• What is expected
Word for word, repeat all of the entries.

Collected data entries:
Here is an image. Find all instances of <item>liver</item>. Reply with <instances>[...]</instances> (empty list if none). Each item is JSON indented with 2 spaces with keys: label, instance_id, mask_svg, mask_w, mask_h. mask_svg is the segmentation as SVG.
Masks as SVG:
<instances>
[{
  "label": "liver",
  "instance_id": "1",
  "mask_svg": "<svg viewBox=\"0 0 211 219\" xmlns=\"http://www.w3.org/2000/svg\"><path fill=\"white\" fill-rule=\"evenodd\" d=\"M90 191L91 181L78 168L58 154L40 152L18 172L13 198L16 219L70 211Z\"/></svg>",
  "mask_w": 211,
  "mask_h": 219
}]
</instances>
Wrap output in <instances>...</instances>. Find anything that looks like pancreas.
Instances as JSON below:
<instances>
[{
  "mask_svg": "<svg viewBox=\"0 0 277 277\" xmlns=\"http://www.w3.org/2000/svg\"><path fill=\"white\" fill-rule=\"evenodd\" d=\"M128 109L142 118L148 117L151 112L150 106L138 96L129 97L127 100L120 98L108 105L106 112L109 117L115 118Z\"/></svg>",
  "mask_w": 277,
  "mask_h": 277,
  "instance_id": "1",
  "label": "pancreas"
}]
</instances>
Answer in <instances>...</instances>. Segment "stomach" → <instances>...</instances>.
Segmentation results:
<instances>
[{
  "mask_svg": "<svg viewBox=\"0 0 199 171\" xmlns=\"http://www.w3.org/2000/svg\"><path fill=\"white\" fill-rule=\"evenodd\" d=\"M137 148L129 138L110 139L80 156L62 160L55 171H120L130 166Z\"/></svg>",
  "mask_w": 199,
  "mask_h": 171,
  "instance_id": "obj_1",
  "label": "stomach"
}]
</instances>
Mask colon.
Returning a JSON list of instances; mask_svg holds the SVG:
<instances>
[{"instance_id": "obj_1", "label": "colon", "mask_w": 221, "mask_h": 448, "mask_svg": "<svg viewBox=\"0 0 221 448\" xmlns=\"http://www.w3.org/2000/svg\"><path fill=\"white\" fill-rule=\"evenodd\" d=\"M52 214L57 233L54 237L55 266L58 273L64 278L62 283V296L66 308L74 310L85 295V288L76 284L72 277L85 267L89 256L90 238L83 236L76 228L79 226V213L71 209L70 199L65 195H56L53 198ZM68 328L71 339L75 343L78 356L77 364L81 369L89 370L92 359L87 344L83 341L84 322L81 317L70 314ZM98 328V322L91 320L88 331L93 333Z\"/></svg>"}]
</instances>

• Solution to this exercise
Here is an image. Find all instances of <item>liver</item>. Reply with <instances>[...]</instances> (empty list if none). Each item is JSON indented with 2 spaces with keys: label, instance_id, mask_svg, mask_w, mask_h. mask_svg is the segmentation as SVG.
Masks as SVG:
<instances>
[{
  "label": "liver",
  "instance_id": "1",
  "mask_svg": "<svg viewBox=\"0 0 211 219\" xmlns=\"http://www.w3.org/2000/svg\"><path fill=\"white\" fill-rule=\"evenodd\" d=\"M90 191L91 181L78 168L58 154L40 152L18 172L13 198L16 219L70 211Z\"/></svg>",
  "mask_w": 211,
  "mask_h": 219
}]
</instances>
Wrap output in <instances>...</instances>. Find anything that looks like pancreas.
Instances as JSON below:
<instances>
[{
  "mask_svg": "<svg viewBox=\"0 0 277 277\" xmlns=\"http://www.w3.org/2000/svg\"><path fill=\"white\" fill-rule=\"evenodd\" d=\"M128 109L142 118L148 117L151 112L150 106L138 96L129 97L127 100L120 98L108 105L106 112L109 117L115 118Z\"/></svg>",
  "mask_w": 277,
  "mask_h": 277,
  "instance_id": "1",
  "label": "pancreas"
}]
</instances>
Answer in <instances>...</instances>. Segment "stomach" → <instances>...</instances>.
Segmentation results:
<instances>
[{
  "mask_svg": "<svg viewBox=\"0 0 199 171\" xmlns=\"http://www.w3.org/2000/svg\"><path fill=\"white\" fill-rule=\"evenodd\" d=\"M137 148L129 138L110 139L80 156L62 160L55 171H120L130 166Z\"/></svg>",
  "mask_w": 199,
  "mask_h": 171,
  "instance_id": "obj_1",
  "label": "stomach"
}]
</instances>
Mask colon.
Returning a JSON list of instances; mask_svg holds the SVG:
<instances>
[{"instance_id": "obj_1", "label": "colon", "mask_w": 221, "mask_h": 448, "mask_svg": "<svg viewBox=\"0 0 221 448\" xmlns=\"http://www.w3.org/2000/svg\"><path fill=\"white\" fill-rule=\"evenodd\" d=\"M52 214L57 233L54 237L55 266L58 273L64 278L62 283V296L66 308L74 310L85 295V288L76 284L72 277L85 267L89 256L90 238L83 236L76 228L79 226V213L71 209L70 199L65 195H56L53 198ZM68 328L71 339L75 343L78 356L77 364L81 369L89 370L92 359L87 344L83 341L84 322L81 317L70 314ZM98 328V322L91 320L88 331L93 333Z\"/></svg>"}]
</instances>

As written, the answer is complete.